Frederick Co. teen crowned Maryland’s new dairy princess
FREDERICK, Md. (July 25, 2017) — Sydnie Grossnickle, daughter of Robert and Lydia Grossnickle of Union Bridge, Md., is the new Maryland Dairy Princess.
The 56th Maryland Dairy Princess coronation was held July 12, with four Maryland Regional Dairy Princesses in competition for the title.
Jordyn Griffin, daughter of Jennifer and Wyatt Griffin, was selected to be the alternate dairy princess. She was also named Miss Congeniality.
Also in competition were Brooke Knauss, the South Central Dairy Princess, daughter of Lee and Deneice Knauss of Davidsonville, Md., and Amanda Stephan, daughter of Joseph and Celeste Stephan of Joppa, Md.
Dairy princesses spend their year-long reign promoting the dairy industry and the healthfulness of milk and dairy products at schools, fairs, festivals stores and more, across the state. As royal spokesperson for the dairy industry, the dairy princesses travel throughout the state conducting school programs, appearing on radio and television, giving product demonstrations, writing news articles and speaking to farming and non-farming groups. In addition to the four regional princesses, there is also a team of alternate princesses and dairy maids to assist in promoting the benefits of milk and milk products.
The retiring dairy princess, Mackenzie Underwood of Cecil County, who works on her parents dairy farm, gave a short presentation of her year as the 2016-2017 Maryland Dairy Princess in which she gave 100 plus promotions about dairy and dairy products and, she noted, “If your barn boots aren’t next to your (high) heels you aren’t a true dairy person”.
The contestants were introduced, Each gave a Creative Presentation, presented a Radio Spot, and was given a final question before selection of the Dairy Princess was made.
Grossnickle, the 2017-18 Maryland Dairy Princess, is 16 years old and a past Maryland Jersey Princess and Dairy Maid. She is the president of the Johnsville 4-H Club and exhibits dairy cattle, market hogs and dairy goats. A senior at Walkersville High School, she was vice-president of her FFA chapter and a member of the winning state FFA land judging, milk quality and products and agricultural communications teams. She was also her FFA chapter ambassador, and is enrolled in the advanced floral design program at the Frederick County Career and Technology Center, learning design, management and production.
Her family operates Johnsville Farms where she assists in record keeping. She also owns and cares for her own herd of Nubian and Alpine dairy goats and her future plans include attending agricultural college.
She helps elementary school students learn about agriculture, raises dairy cattle, and does poultry and dairy judging.
She said she starts her day with “a tall, ice cold glass of milk” because the beverage is tasty and has many flavors and health benefits including 9 essential nutrients.
She also said that yogurt has the same nutritional value as milk “and it keeps you fuller longer”, and she noted that there are thousands of cheeses, another tasty milk product, all over the world.
Jordan Griffin, the alternate dairy princess, is 15 years old and she started her presentation by saying, “The very best part of waking up is dairy in your cup”.
She went on to say that our Maryland secretary of agriculture has been quoted as saying that Maryland dairy farms are losing money.

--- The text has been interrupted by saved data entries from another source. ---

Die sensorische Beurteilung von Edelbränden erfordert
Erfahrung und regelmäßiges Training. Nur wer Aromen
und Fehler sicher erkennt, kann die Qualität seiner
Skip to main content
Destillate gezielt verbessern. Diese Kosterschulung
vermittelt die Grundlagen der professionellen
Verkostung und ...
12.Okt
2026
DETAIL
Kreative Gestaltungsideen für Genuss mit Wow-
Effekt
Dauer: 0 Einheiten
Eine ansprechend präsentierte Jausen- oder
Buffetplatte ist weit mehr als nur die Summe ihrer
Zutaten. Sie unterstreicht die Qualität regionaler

“What would you say to the governor if you had the chance?” she asked. “I’d tell him that farmers feed the world”.
Jordan has been named National Holstein Young Distinguished Junior Member, her record book was the overall state winner this year, and she was a member of the State Holstein Dairy Bowl Team that won the national sportsmanship award twice.
Recently exhibiting the grand champion Holstein at the Maryland Holstein Field Day, she is a junior at Francis Scott Key High School and active in the FFA chapter there, serving as treasurer. She is also team manager and score keeper for varsity wrestling and a participant in the student government association.

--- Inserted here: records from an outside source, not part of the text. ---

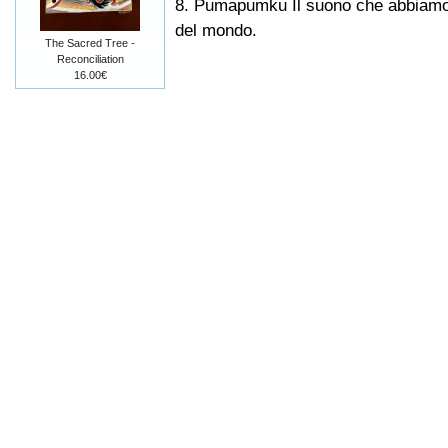
8. Pumapumku Il suono che abbiamo 
del mondo.
The Sacred Tree -
Reconciliation
16.00€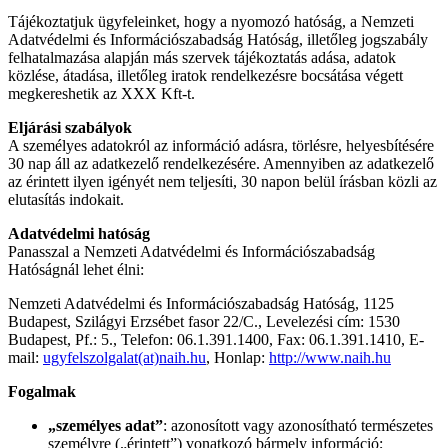
Tájékoztatjuk ügyfeleinket, hogy a nyomozó hatóság, a Nemzeti
Adatvédelmi és Információszabadság Hatóság, illetőleg jogszabály
felhatalmazása alapján más szervek tájékoztatás adása, adatok
közlése, átadása, illetőleg iratok rendelkezésre bocsátása végett
megkereshetik az XXX Kft-t.
Eljárási szabályok
A személyes adatokról az információ adásra, törlésre, helyesbítésére
30 nap áll az adatkezelő rendelkezésére. Amennyiben az adatkezelő
az érintett ilyen igényét nem teljesíti, 30 napon belül írásban közli az
elutasítás indokait.
Adatvédelmi hatóság
Panasszal a Nemzeti Adatvédelmi és Információszabadság
Hatóságnál lehet élni:
Nemzeti Adatvédelmi és Információszabadság Hatóság, 1125
Budapest, Szilágyi Erzsébet fasor 22/C., Levelezési cím: 1530
Budapest, Pf.: 5., Telefon: 06.1.391.1400, Fax: 06.1.391.1410, E-
mail:
ugyfelszolgalat(at)naih.hu
, Honlap:
http://www.naih.hu
Fogalmak
„személyes adat”
: azonosított vagy azonosítható természetes
személyre („érintett”) vonatkozó bármely információ;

She milks and feeds calves at a neighboring dairy farm, feeds and prepares her own animals for show at home and assists with her family’s farmers market business. She hopes to attend Virginia Tech to study dairy science.

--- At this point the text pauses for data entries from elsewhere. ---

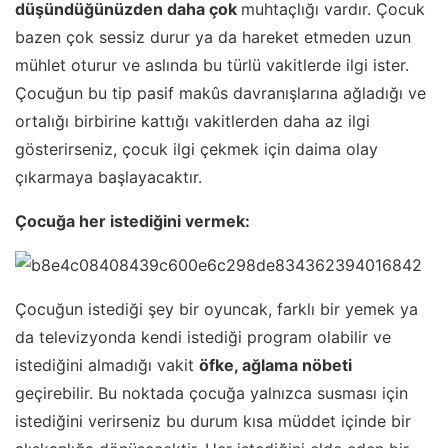
düşündüğünüzden daha çok
muhtaçlığı vardır. Çocuk
bazen çok sessiz durur ya da hareket etmeden uzun
mühlet oturur ve aslında bu türlü vakitlerde ilgi ister.
Çocuğun bu tip pasif makûs davranışlarına ağladığı ve
ortalığı birbirine kattığı vakitlerden daha az ilgi
gösterirseniz, çocuk ilgi çekmek için daima olay
çıkarmaya başlayacaktır.
Çocuğa her istediğini vermek:
Çocuğun istediği şey bir oyuncak, farklı bir yemek ya
da televizyonda kendi istediği program olabilir ve
istediğini almadığı vakit
öfke, ağlama nöbeti
geçirebilir. Bu noktada çocuğa yalnızca susması için
istediğini verirseniz bu durum kısa müddet içinde bir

As to the other two contestants, Brooke Knauss plans to attend an agricultural college and major in animal science and minor in agribusiness with the intent of obtaining a masters and owning a dairy farm some day, helping to educate the public about milk and agriculture.
Amanda Stefan exhibits dairy cattle at regional shows and fairs and plans to attend graduate school to study large animal veterinary medicine.
Judges for the 56th Dairy Princess event were Mrs. Sandy Davis of West Virginia Dairy Cattle Show in Kearneysville, W. Va.; Mrs. Laura Greer, of the Delaware Dairy Princess Association in Middletown, Del.; and Mr. Alan Zepp, of the Pennsylvania Center for Dairy Excellence in Harrisburg, Pa.
Mr. Denny Remsburg of Jefferson, Md., was master of ceremonies.